The first part of this tutorial series demonstrates a distance based similarity search approach, based on extracted content descriptors and distance metrics.
The objective of Music Similarity estimation or retrieval is to estimate the notion of similarity between two given tracks. A central part of such an approaches is the definition of a measure for similarity which is further affected by the approach taken to extract the relevant information. One approach is to analyze contextual data such as user generated listening behaviour data (e.g. play/skip-counts, user-tags, ratings, etc.). The approach followed by this tutorial is based on the music content itself and largely focuses on the notion of acoustic similarity. Music features are extracted from the audio content. The resulting music descriptors are high-dimensional numeric vectors and the accumulation of all feature vectors of a collection forms a vector-space. The general principle of content based similarity estimations is based on the assumption that numerical differences are an expression of perceptual dissimilarity. Different metrics such as the Manhattan (L1) or the Euclidean Distance (L2) or non-metric similarity functions such as the Kullback-Leibler divergence are used to estimate the numerical similarity of the feature vectors.

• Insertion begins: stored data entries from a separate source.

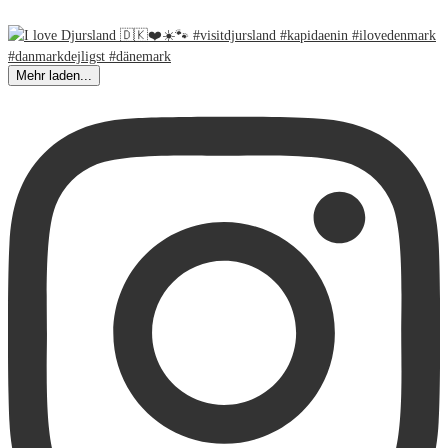
Mehr laden...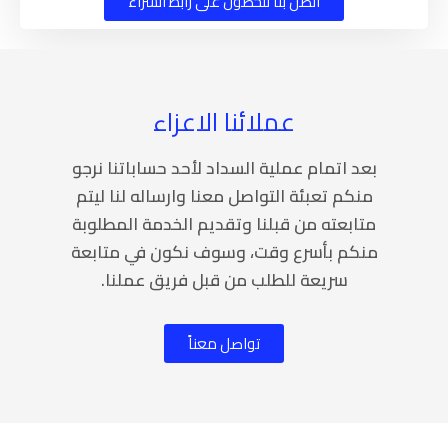
اتصل بنا للحصول على رابط الشراء
عملائنا الاعزاء
بعد اتمام عملية السداد لأحد حساباتنا نرجو
منكم تعبئة التواصل معنا وارساله لنا ليتم
متابعته من قبلنا وتقديم الخدمة المطلوبة
منكم بأسرع وقت، وسوف نكون في متابعة
سريعة للطلب من قبل فريق عملنا.
تواصل معناً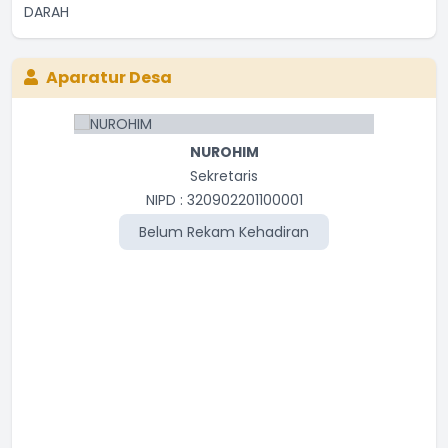
Aparatur Desa
NUROHIM
Sekretaris
NIPD : 320902201100001
Belum Rekam Kehadiran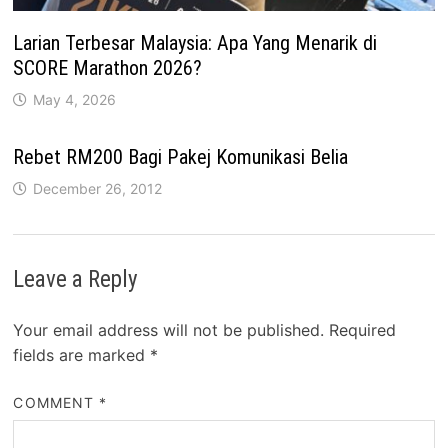
Larian Terbesar Malaysia: Apa Yang Menarik di
SCORE Marathon 2026?
May 4, 2026
Rebet RM200 Bagi Pakej Komunikasi Belia
December 26, 2012
Leave a Reply
Your email address will not be published.
Required
fields are marked
*
COMMENT
*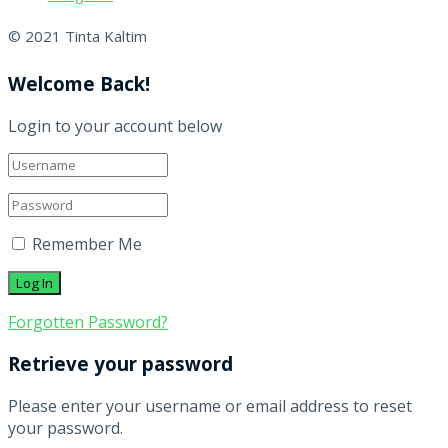
© 2021 Tinta Kaltim
Welcome Back!
Login to your account below
Remember Me
Forgotten Password?
Retrieve your password
Please enter your username or email address to reset
your password.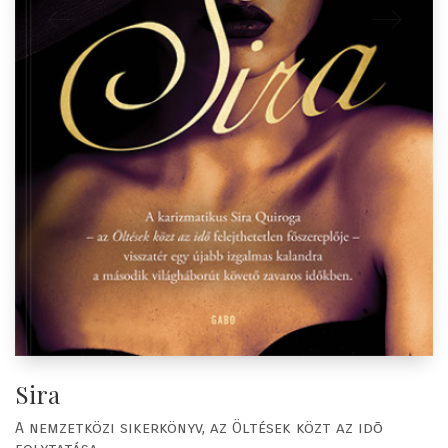
Sira
A nemzetközi sikerkönyv, az Öltések közt az idõ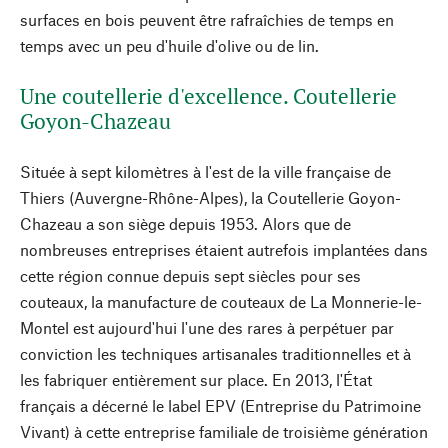
surfaces en bois peuvent être rafraîchies de temps en
temps avec un peu d'huile d'olive ou de lin.
Une coutellerie d'excellence. Coutellerie
Goyon-Chazeau
Située à sept kilomètres à l'est de la ville française de
Thiers (Auvergne-Rhône-Alpes), la Coutellerie Goyon-
Chazeau a son siège depuis 1953. Alors que de
nombreuses entreprises étaient autrefois implantées dans
cette région connue depuis sept siècles pour ses
couteaux, la manufacture de couteaux de La Monnerie-le-
Montel est aujourd'hui l'une des rares à perpétuer par
conviction les techniques artisanales traditionnelles et à
les fabriquer entièrement sur place. En 2013, l'État
français a décerné le label EPV (Entreprise du Patrimoine
Vivant) à cette entreprise familiale de troisième génération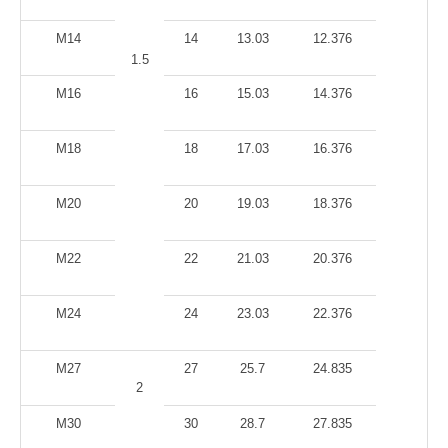
M14
14
13.03
12.376
1.5
M16
16
15.03
14.376
M18
18
17.03
16.376
M20
20
19.03
18.376
M22
22
21.03
20.376
M24
24
23.03
22.376
M27
27
25.7
24.835
2
M30
30
28.7
27.835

Please follow the instructions on the tutorial's Github page to install the following dependencies to run this tutorial:
# visualization
%matplotlib inline
import matplotlib
import matplotlib.pyplot as plt
matplotlib.style.use('ggplot')
# numeric and scientific processing
import numpy as np
import pandas as pd
# misc
import os
import progressbar
from IPython.display import HTML, display
pd.set_option('display.max_colwidth', -1)
Before we can train our models we first have to get some data.
DATASET_PATH = "D:/Research/Data/MIR/MagnaTagATune/ISMIR2018"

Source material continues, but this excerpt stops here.